Je tente d'ouvrir les yeux ; mais je ne vois rien, plus que le noir. Seraient-ce mes paupières qui ne peuvent plus s'ouvrir, ou alors mes yeux qui seraient définitivement hors d'état ? Je n'en sais rien. Mais les odeurs et les sons marins ne me laissent pas de doute sur l'endroit dans lequel je suis.
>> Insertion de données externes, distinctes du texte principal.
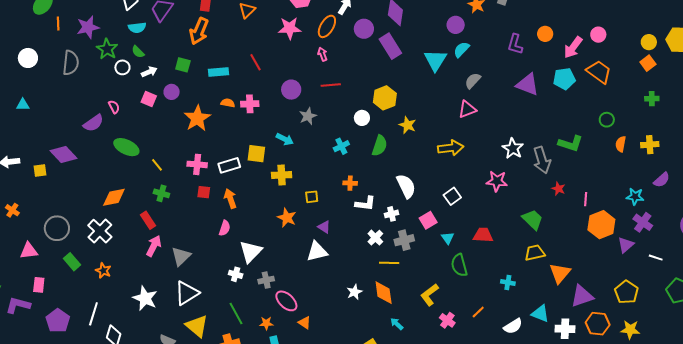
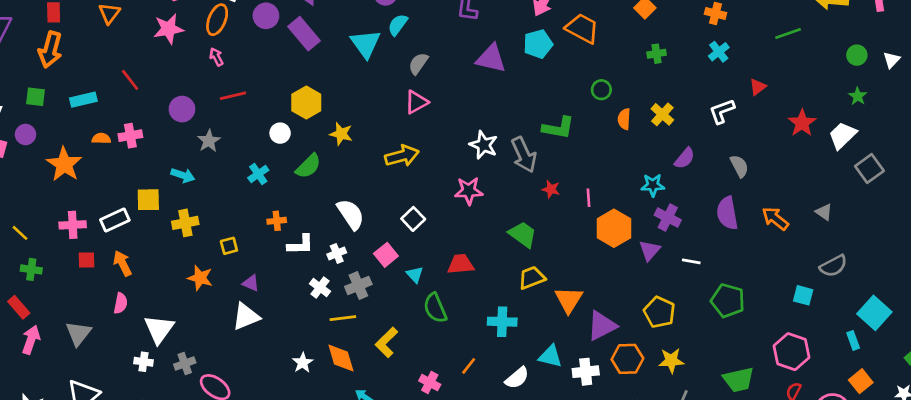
yellow cross: (650, 145) -> (662, 114), turned -36
green semicircle: (380, 146) -> (308, 166), turned 35
gray triangle: (181, 256) -> (78, 333), moved
cyan cross: (508, 283) -> (502, 322), size x1.5
yellow L-shape: (430, 295) -> (387, 342), moved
Ma gorge est si sèche qu'elle semblerait un terrain de jeu pour Mascaiman ; mais mon bras est trop faible. Il peut à peine atteindre l'endroit où sont stockées les bouteilles ; je tente de saisir le canif, pour pouvoir boire une dernière fois, et ne pas partir dans la soif. Mais mes doigts sont si faibles que le petit couteau tombe de ma main, et glisse en dehors du radeau, allant rejoindre le Revolver au fond de la mer. J'aurais bien aimé qu'il soit encore-là ; je l'aurais saisi, l'aurait pointé sur ma tête, et aurais appuyé sur la détente. Tout aurait été si facile ; je n'aurais pas à m'imposer ces moments de souffrance aveugle, au milieu de l'océan. Une simple balle m'aurait détruit le crâne; et j'aurais rejoins le monstre noir et doré du mal sans souffrir plus.
Soudain, au loin, un bruit sourd vient percer la monotonie des cris de Goélise et des vagues. Un long son semblant comme sortir d'un immense tuba, joué un musicien dont le souffle n'aurait rien à envier au mistral. Bientôt, la chanson régulière et sèche d'un moteur vient remplacer ce qui semblait être une corne de brume. Mes oreilles commencent à fatiguer ; le moteur me semble de moins en moins présent, alors que le radeau-corbillard est secoué par quelques vagues. Je sens l'odeur nauséabonde du mazout ; et bientôt, l'accélération surprenante du rafiot sur la mer. Il semble rapidement glisser sur les flots comme une planche de surf ; et, en cahotant ainsi, les échardes remuent dans leurs plaies. La douleur permanente s'intensifie encore, et je me sens m'affaiblir. Même mon odorat semble perdre de sa force, l'odeur du mazout commençant à se dissiper. Que se passe t-il ? Je n'en sais rien. Je ne peux pas y réfléchir. Je suis trop fatigué. Pour tout dire, je n'ai jamais été aussi épuisé de toute cette longue traversée, c'est dire. J'ai un irrésistible désir de sommeil ; mais le mouvement rapide de mon vaisseau, les douleurs traversant mon corps et les échardes s'y plantant m'en empêchent.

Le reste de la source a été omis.